Prof. Dr. Alphan Küphesiz, çocukluk çağı kanserlerinin ana tedavi yönteminin kemoterapi, radyoterapi ve cerrahi olduğunu anlattı. Öncelikli olarak kemoterapi, sonrasında radyoterapi ile tedavi ettiklerini aktaran Prof. Dr. Küphesiz “Buna rağmen hastalığın yüksek riskli grubunda olması, tedaviye yanıt vermemesi, tedavi aşamasında bazı bulguların ortaya çıkması sonrasında hastalarımıza kemik iliği nakli gerekebiliyor. 1998 yılı haziran ayından beri kemik iliği nakli yapıyoruz. Şu an 26’ncı yılımızdayız. Bunların içerisinde lösemi, lenfoma, solit tümötler, otonom nakil veya alejonik nakil şeklinde yaptığımız nakillerimiz de mevcut. Özellikle yüksek doz kemoterapi gerektiren, sonrasında kök hücre ihtiyacı doğan hastalarda yüksek başarılara sahibiyiz. Tekrarlayan hastalarda kemik iliği olmazsa olmaz. Bu şekilde takip ettiğimiz yüzlerce hasta mevcut. Kemik iliği dediğimiz aslında kök hücre nakli. Ülkemizde Türkkök ve Kızılay birlikte çalışıyor.

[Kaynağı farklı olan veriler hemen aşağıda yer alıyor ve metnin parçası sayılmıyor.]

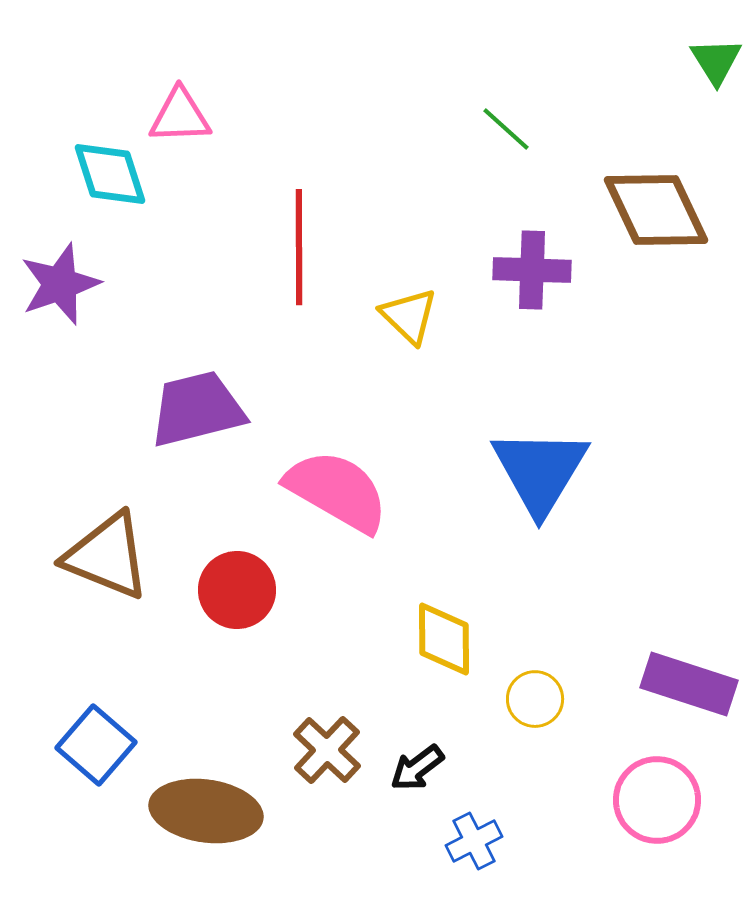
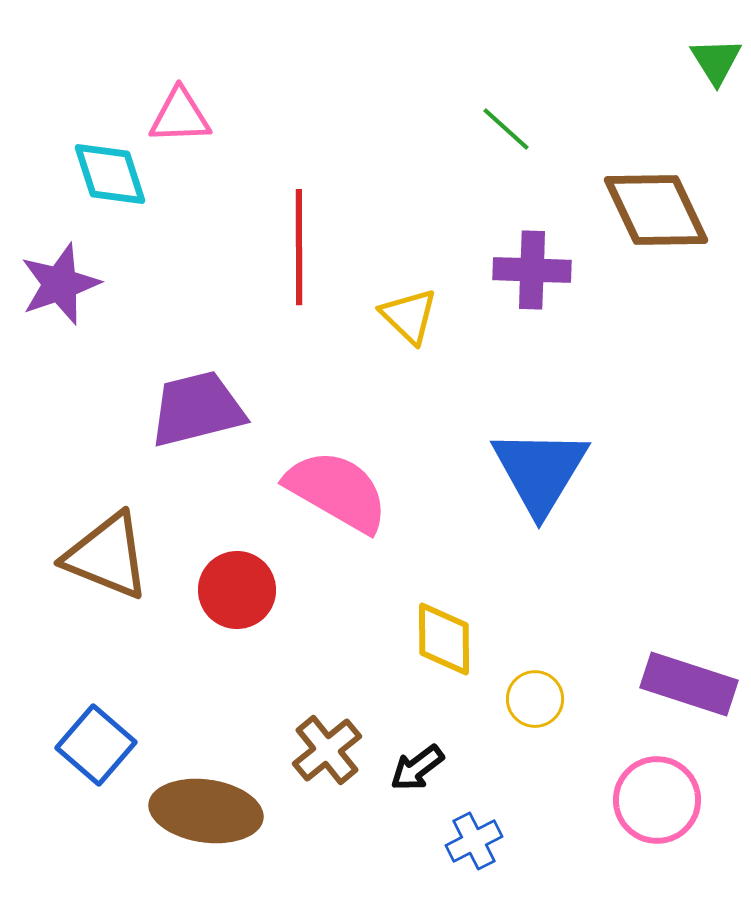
brown cross: rotated 8 degrees clockwise
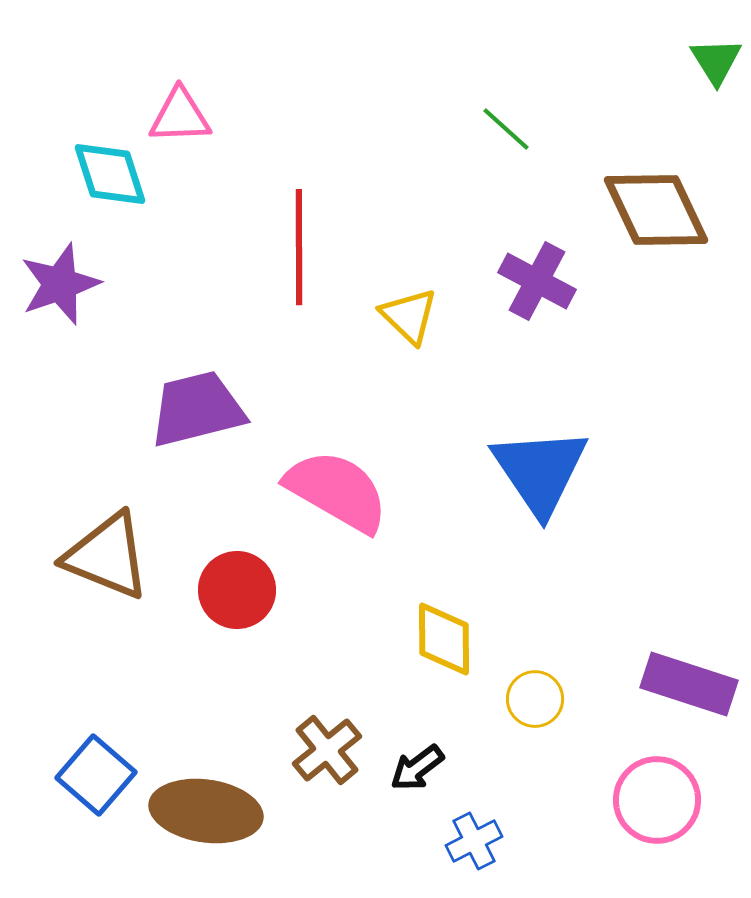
purple cross: moved 5 px right, 11 px down; rotated 26 degrees clockwise
blue triangle: rotated 5 degrees counterclockwise
blue square: moved 30 px down
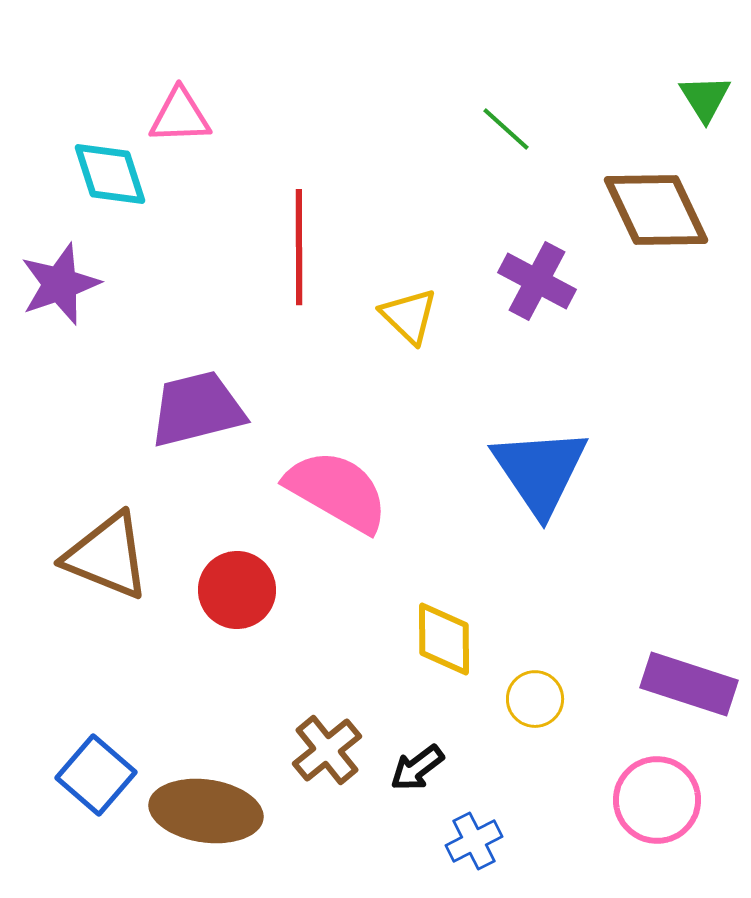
green triangle: moved 11 px left, 37 px down
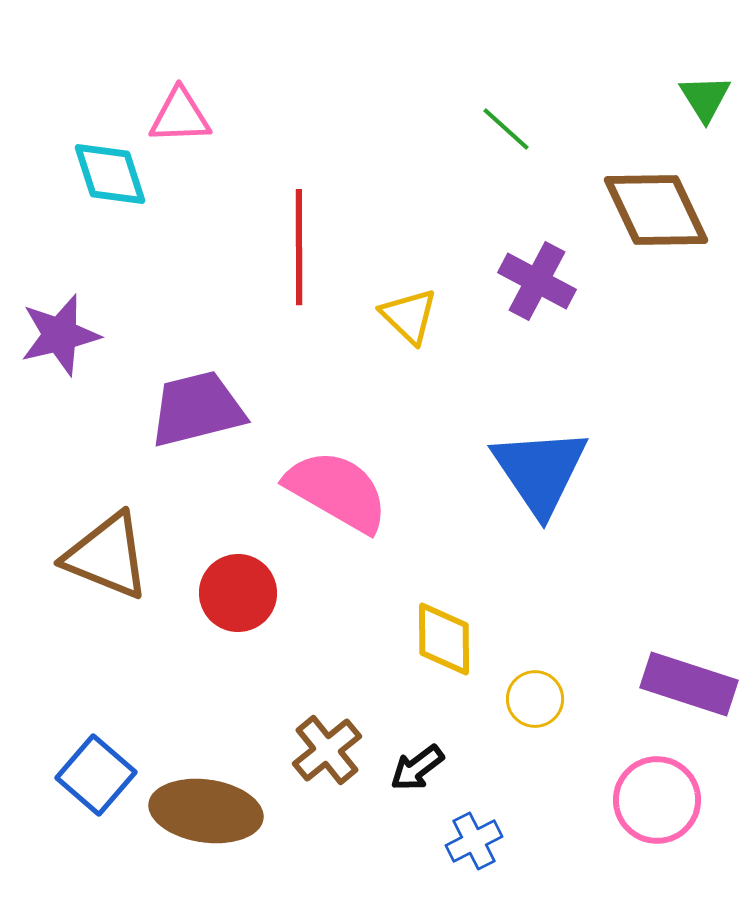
purple star: moved 51 px down; rotated 6 degrees clockwise
red circle: moved 1 px right, 3 px down
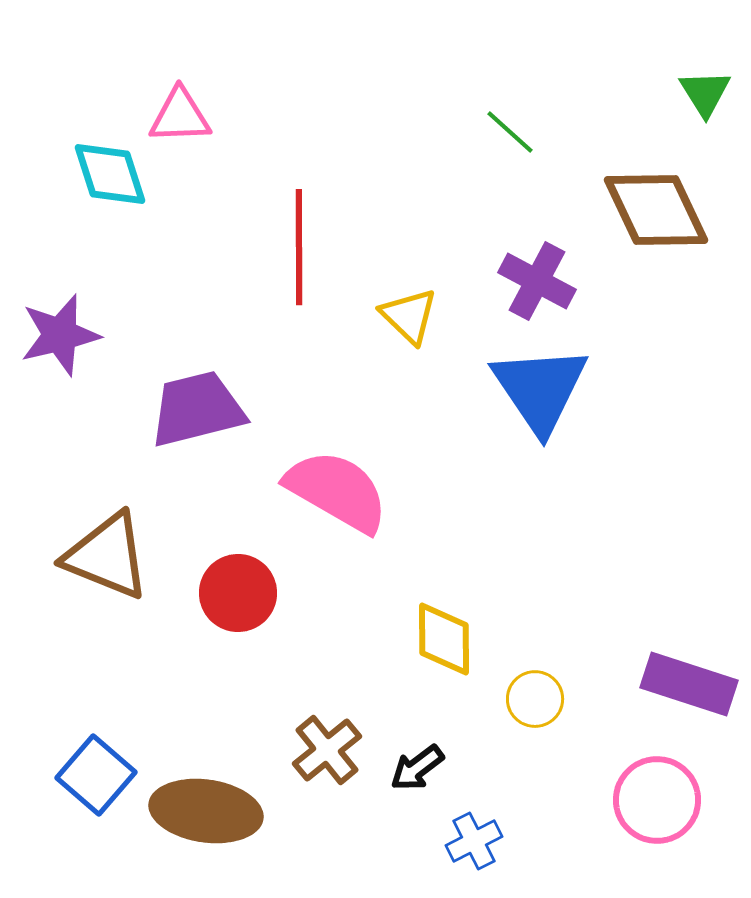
green triangle: moved 5 px up
green line: moved 4 px right, 3 px down
blue triangle: moved 82 px up
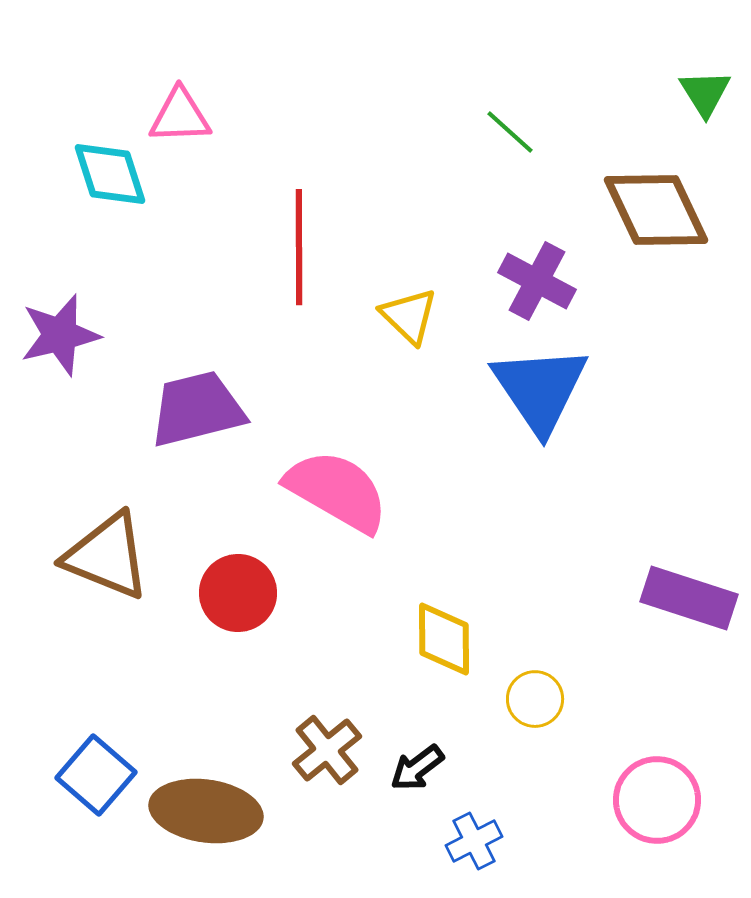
purple rectangle: moved 86 px up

Hem kan bağışı hem de kök hücre bağışçıcı olabilirler. Bunun için Kızılay merkezlerine başvurduklarında ‘Ben kök hücre bağışçıcı olmak istiyorum’ dediğinde bu işlemler çok kolay başlatılıp bağışçı olabilirler" dedi.

‘ASLA PES ETMEYİN’

Seminere katılan, çocukluğunda kansere yakalanıp tedavi gören ve kanseri yenip anne olan Merve Yıldırım, “Asla pes etmeyin, umudunuzu kaybetmeyin. Bu hastalığı ilk öğrendiğimde kanser olduğumu bilmiyordum. Evde dosyada ALL’yi görünce internete girip sorguladığımda kanser olduğumu öğrendim. İlk gördüğüm şey LÖSEV’in sayfasında yüzde 90-95 çocukluk çağı kanserlerinde başarı oranlarının olduğuydu. ‘Ben kanserim öleceğim’ diye hiçbir zaman aklıma getirmedim. Sadece gidebildiğim yer hastaneydi. Okula gidemiyor, arkadaşlarımla görüşemiyordum. Bu nedenle hastaneyi bir eğlence, gezme merkezi olarak düşündüm. Bu hastalıkta yüzde 50 moralse, yüzde 50 beslenmeydi. Moralinizi yüksek tutun. Pes etmeyin bu hastalığı yeneceğiz" diye konuştu.

‘2 KEZ BU KANSERİ YENDİM’

2002 yılında 12 yaşındayken lenfoma teşhisi koyulduğunu anlatan Asiye Polat Begüm, “2005’te tekrar nüksetti. 2 kez bu kanseri yendim. Bu kanseri yenerken buradaki hemşire ablalarım ve doktor abilerim vardı. Kanseri yenerken moralimi hiç düşürmedim. Bunu bir hastalık olarak değil, ona açtığım bir savaş olarak gördüm. O beni değil ben onu yendim. Bu süreçte ikizlerim oldu. 3 üniversite bitirdim. Çok hızlı bir şekilde hayatımı yaşıyorum. Burayı evim olarak görüyorum. Kolay bitmemeli her şey" dedi.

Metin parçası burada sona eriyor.